In full and without alteration, return the records below.

[Entries taken from a collection]

- - - -

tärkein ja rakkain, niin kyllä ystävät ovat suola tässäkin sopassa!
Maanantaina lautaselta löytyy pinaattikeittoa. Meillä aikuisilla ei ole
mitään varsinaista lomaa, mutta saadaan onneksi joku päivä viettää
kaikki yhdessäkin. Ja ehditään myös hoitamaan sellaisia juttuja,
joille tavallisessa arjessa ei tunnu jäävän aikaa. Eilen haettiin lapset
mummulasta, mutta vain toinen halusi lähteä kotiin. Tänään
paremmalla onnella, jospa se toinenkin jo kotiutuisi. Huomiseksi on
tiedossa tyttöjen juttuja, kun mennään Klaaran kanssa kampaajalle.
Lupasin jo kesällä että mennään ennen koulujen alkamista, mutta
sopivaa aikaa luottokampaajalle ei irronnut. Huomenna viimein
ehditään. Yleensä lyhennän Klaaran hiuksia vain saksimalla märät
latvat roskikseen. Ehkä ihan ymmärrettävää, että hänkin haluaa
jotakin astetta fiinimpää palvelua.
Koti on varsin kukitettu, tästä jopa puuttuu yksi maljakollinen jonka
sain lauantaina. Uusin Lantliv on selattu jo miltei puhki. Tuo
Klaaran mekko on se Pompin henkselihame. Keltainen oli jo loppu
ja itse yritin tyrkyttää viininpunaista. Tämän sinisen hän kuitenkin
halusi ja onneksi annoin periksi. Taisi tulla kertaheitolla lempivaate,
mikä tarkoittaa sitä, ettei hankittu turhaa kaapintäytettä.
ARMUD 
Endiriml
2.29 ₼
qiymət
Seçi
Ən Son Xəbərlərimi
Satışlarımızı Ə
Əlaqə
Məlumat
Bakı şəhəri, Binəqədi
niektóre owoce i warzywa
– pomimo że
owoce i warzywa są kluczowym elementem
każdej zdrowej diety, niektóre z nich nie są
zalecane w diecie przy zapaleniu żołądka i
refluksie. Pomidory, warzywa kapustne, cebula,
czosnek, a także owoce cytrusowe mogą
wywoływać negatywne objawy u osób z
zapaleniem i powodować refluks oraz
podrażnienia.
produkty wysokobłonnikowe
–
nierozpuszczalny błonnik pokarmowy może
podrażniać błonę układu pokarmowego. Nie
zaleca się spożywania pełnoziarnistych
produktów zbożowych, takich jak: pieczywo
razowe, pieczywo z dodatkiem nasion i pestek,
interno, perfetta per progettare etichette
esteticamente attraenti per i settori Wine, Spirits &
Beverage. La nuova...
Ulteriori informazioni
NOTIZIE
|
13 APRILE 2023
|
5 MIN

- - - -

### Task solution:
tärkein ja rakkain, niin kyllä ystävät ovat suola tässäkin sopassa!
Maanantaina lautaselta löytyy pinaattikeittoa. Meillä aikuisilla ei ole
mitään varsinaista lomaa, mutta saadaan onneksi joku päivä viettää
kaikki yhdessäkin. Ja ehditään myös hoitamaan sellaisia juttuja,
joille tavallisessa arjessa ei tunnu jäävän aikaa. Eilen haettiin lapset
mummulasta, mutta vain toinen halusi lähteä kotiin. Tänään
paremmalla onnella, jospa se toinenkin jo kotiutuisi. Huomiseksi on
tiedossa tyttöjen juttuja, kun mennään Klaaran kanssa kampaajalle.
Lupasin jo kesällä että mennään ennen koulujen alkamista, mutta
sopivaa aikaa luottokampaajalle ei irronnut. Huomenna viimein
ehditään. Yleensä lyhennän Klaaran hiuksia vain saksimalla märät
latvat roskikseen. Ehkä ihan ymmärrettävää, että hänkin haluaa
jotakin astetta fiinimpää palvelua.
Koti on varsin kukitettu, tästä jopa puuttuu yksi maljakollinen jonka
sain lauantaina. Uusin Lantliv on selattu jo miltei puhki. Tuo
Klaaran mekko on se Pompin henkselihame. Keltainen oli jo loppu
ja itse yritin tyrkyttää viininpunaista. Tämän sinisen hän kuitenkin
halusi ja onneksi annoin periksi. Taisi tulla kertaheitolla lempivaate,
mikä tarkoittaa sitä, ettei hankittu turhaa kaapintäytettä.
ARMUD 
Endiriml
2.29 ₼
qiymət
Seçi
Ən Son Xəbərlərimi
Satışlarımızı Ə
Əlaqə
Məlumat
Bakı şəhəri, Binəqədi
niektóre owoce i warzywa
– pomimo że
owoce i warzywa są kluczowym elementem
każdej zdrowej diety, niektóre z nich nie są
zalecane w diecie przy zapaleniu żołądka i
refluksie. Pomidory, warzywa kapustne, cebula,
czosnek, a także owoce cytrusowe mogą
wywoływać negatywne objawy u osób z
zapaleniem i powodować refluks oraz
podrażnienia.
produkty wysokobłonnikowe
–
nierozpuszczalny błonnik pokarmowy może
podrażniać błonę układu pokarmowego. Nie
zaleca się spożywania pełnoziarnistych
produktów zbożowych, takich jak: pieczywo
razowe, pieczywo z dodatkiem nasion i pestek,
interno, perfetta per progettare etichette
esteticamente attraenti per i settori Wine, Spirits &
Beverage. La nuova...
Ulteriori informazioni
NOTIZIE
|
13 APRILE 2023
|
5 MIN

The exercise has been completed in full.